Elijah, Robert Bass & the Collegiate Chorale, Carnegie Hall, 11/19/07
Reviews
01-Feb-2008
OPERA NEWS - February 2008
Elijah, blockbuster hit of the 1846 Birmingham Music Festival and a favorite of the Victorian Era, makes only rare appearances nowadays. When Robert Bass and his Collegiate Chorale brought Mendelssohn's giant oratorio to Carnegie Hall on November 19, with Bryn Terfel in the title role and two hundred-odd choristers massed across the stage, the event was up to scale in every way. The chorus's opening cry of "Help, Lord!" shook the floor as well as the rafters, and everyone got set for a bracing evening.
Terfel, clad in simple clerical-looking garb, showed his resourcefulness as an artist by conceiving Elijah as an operatic character while singing his music more in a recital style - personal, detailed, free of grandstand rhetoric, with an informal dignity that ranged from intimate to awesome. Elijah as depicted in this text (William Bartholomew's English version of Carl Klingemann's Biblical adaptation) is meaty enough for a Masterpiece Theatre special - fanatical and bossy, even to the point of shouting stage directions to the Almighty, yet also humble, even self-effacing. Terfel made the most of it all, using skills of both opera and song, easing seamlessly from one to the other.
There was intensity and tenderness in his simple, expressive prayer to restore the Widow's son to life. In the scene where Baal's power is tested against Jehovah's, the Welsh baritone's dynamic range, word clarity and natural elocution projected the text evocatively, while his solo with chorus, "Look down on us from heaven, o Lord," offered a textbook case of bel canto smoothness and shapely movement. No less masterly was his transition from Part I to Part II, where Elijah starts to age and tire under the demands of his mission. With no help from scenery or stage event, one felt the prophet's humanity as well as the length, breadth and burden of his saga.

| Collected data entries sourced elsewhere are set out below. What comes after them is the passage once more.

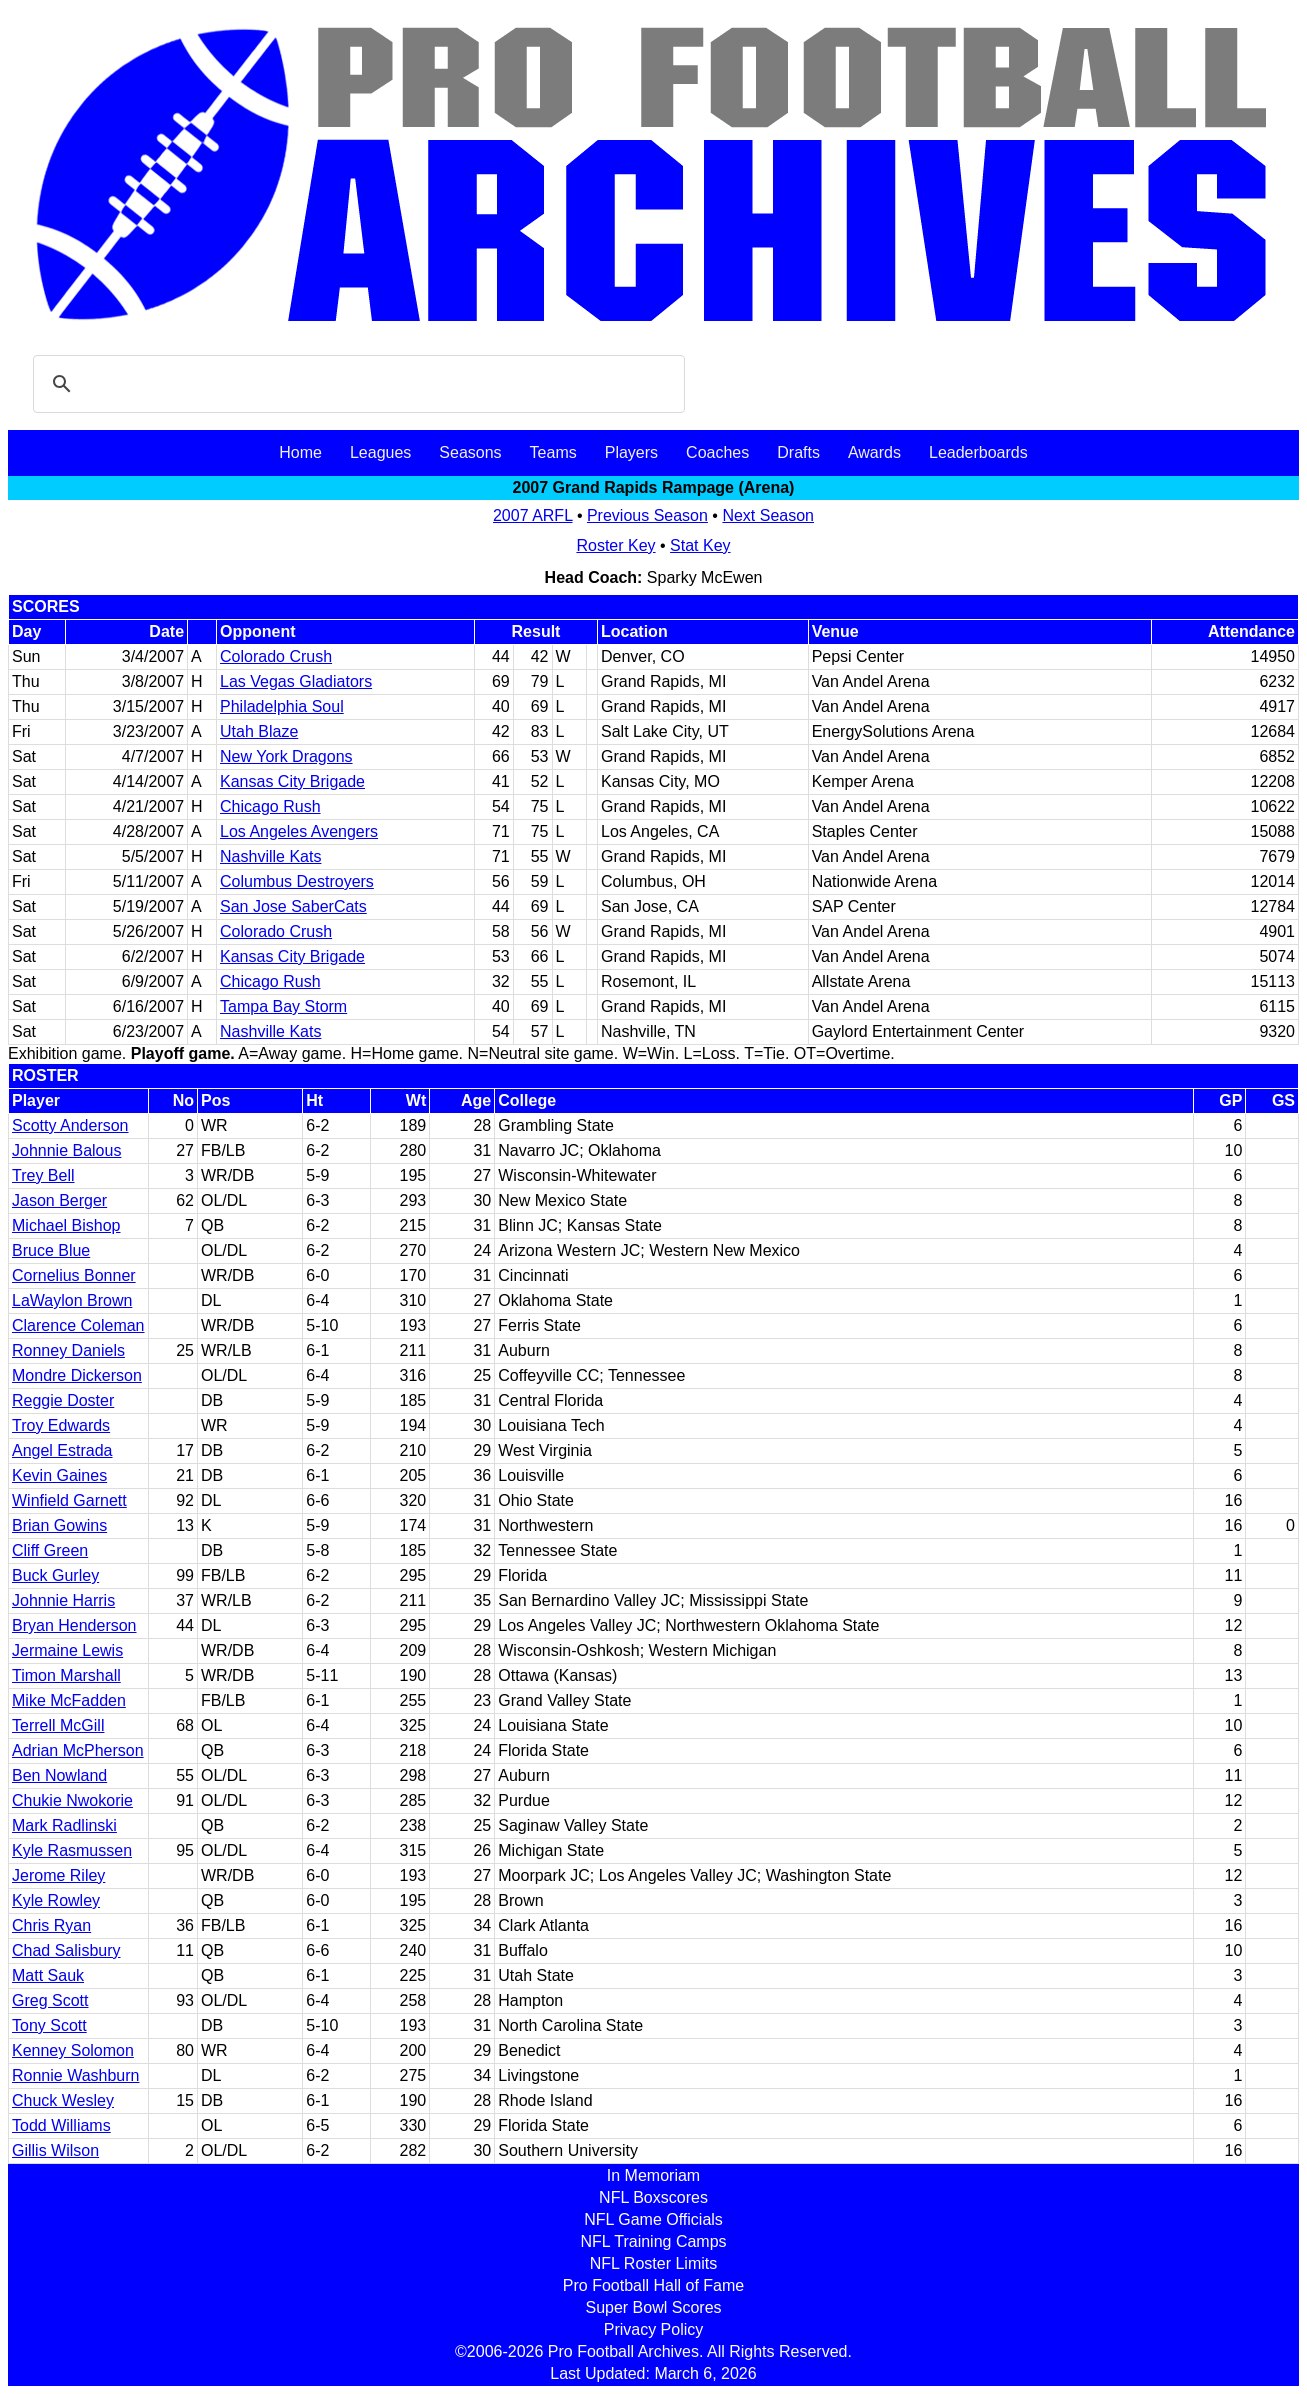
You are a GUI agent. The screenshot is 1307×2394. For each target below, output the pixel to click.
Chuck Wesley (63, 2100)
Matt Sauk (48, 1975)
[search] (356, 384)
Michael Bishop (66, 1225)
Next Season (768, 515)
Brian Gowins (59, 1525)
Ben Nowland (59, 1775)
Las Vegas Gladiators (296, 681)
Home (300, 452)
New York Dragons (286, 756)
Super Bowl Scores (653, 2307)
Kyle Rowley (56, 1900)
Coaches (717, 452)
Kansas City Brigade (292, 781)
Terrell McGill (58, 1725)
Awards (874, 452)
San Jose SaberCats (293, 906)
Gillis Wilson (55, 2150)
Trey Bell (43, 1175)
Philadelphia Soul (282, 706)
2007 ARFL (532, 515)
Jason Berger (59, 1200)
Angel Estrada (62, 1450)
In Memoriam (653, 2175)
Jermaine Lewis (67, 1650)
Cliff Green (50, 1550)
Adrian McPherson (78, 1750)
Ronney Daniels (68, 1350)
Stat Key (700, 545)
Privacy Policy (654, 2329)
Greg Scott (50, 2000)
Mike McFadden (69, 1700)
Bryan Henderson (74, 1625)
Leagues (380, 452)
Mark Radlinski (64, 1825)
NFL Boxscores (653, 2197)
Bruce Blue (51, 1250)
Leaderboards (978, 452)
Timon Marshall (66, 1675)
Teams (553, 452)
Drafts (798, 452)
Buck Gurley (55, 1575)
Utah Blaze (259, 731)
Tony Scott (49, 2025)
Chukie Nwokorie (72, 1800)
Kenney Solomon (73, 2050)
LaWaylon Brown (72, 1300)
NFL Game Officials (653, 2219)
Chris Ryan (51, 1925)
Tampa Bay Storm (283, 1006)
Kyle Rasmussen (72, 1850)
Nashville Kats (270, 856)
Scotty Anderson (70, 1125)
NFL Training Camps (653, 2241)
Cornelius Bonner (74, 1275)
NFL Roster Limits (653, 2263)
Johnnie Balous (66, 1150)
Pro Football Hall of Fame (653, 2285)
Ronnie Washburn (75, 2075)
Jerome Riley (58, 1875)
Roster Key (615, 545)
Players (631, 452)
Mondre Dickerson (77, 1375)
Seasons (470, 452)
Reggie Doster (63, 1400)
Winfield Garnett (69, 1500)
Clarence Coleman (78, 1325)
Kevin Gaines (59, 1475)
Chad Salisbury (66, 1950)
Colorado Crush (276, 656)
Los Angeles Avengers (299, 831)
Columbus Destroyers (297, 881)
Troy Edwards (61, 1425)
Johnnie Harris (63, 1600)
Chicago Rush (270, 806)
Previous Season (647, 515)
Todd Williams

All told there were ten soloists, some in bit parts. As Obadiah, Elijah's sidekick, Iowa-born tenor Eric Cutler showed nicely focused tone, never any weightier than necessary, so well-aimed that it carried at every volume level. With Mendelssohn in songwriting vein ("If with all your hearts"), Cutler readily switched from clean-lined recitative to warm lyrical effusion. The soprano soloist, Hei-Kyung Hong, seemed a bit light for her assignments but sounded at her best at the start of Part II with "Hear ye, Israel" - sorrowful, urgent and lyrical all at once. The mezzo soloist, Nancy Maultsby, played both King Ahab's wife, Jezebel, with nasty dramatic zest, and an Angel, offering a mellifluous, reassuring, smoothly linear alto solo, "O rest in the Lord."
Though Part II runs downhill dramatically, it compensates with luscious ensembles, notably a female trio of Angels ("Lift thine eyes"), a female quartet of Seraphim with chorus ("Holy is God the Lord") and a mixed quartet ("O come, ev'ryone that thirsteth") just before the bang-up final chorus. In these scenes and elsewhere, the Chorale fielded a team of well-qualified soloists, completed by Elizabeth Hillebrand, Sarah Bleasdale, John Bernard, Lester Lynch and Lawrence Long, with boy soprano Daniel Castellanos singing a Youth's brief lines with bright, clear tone. The Chorale sang lustily or gently, as the occasion demanded, and with enthusiastic unanimity. The Orchestra of St. Luke's played its part with professional dispatch.
Presiding over this array of forces, Robert Bass, the Chorale's music director since 1980, paced the music smartly and shaped it with cohesion. Though he gave the soloists some leeway, there was an overall sense of tautness, bordering on rigidity - motivated, perhaps, by a desire to maintain discipline and prevent the work from loosening up or bogging down. Elijah is one of those "grand machines" connecting the Handelian oratorio tradition to such modern extravaganzas as Schoenberg's Gurrelieder and Walton's Belshazzar's Feast. Its return to Carnegie Hall, and Bryn Terfel as its protagonist, earned prolonged cheers.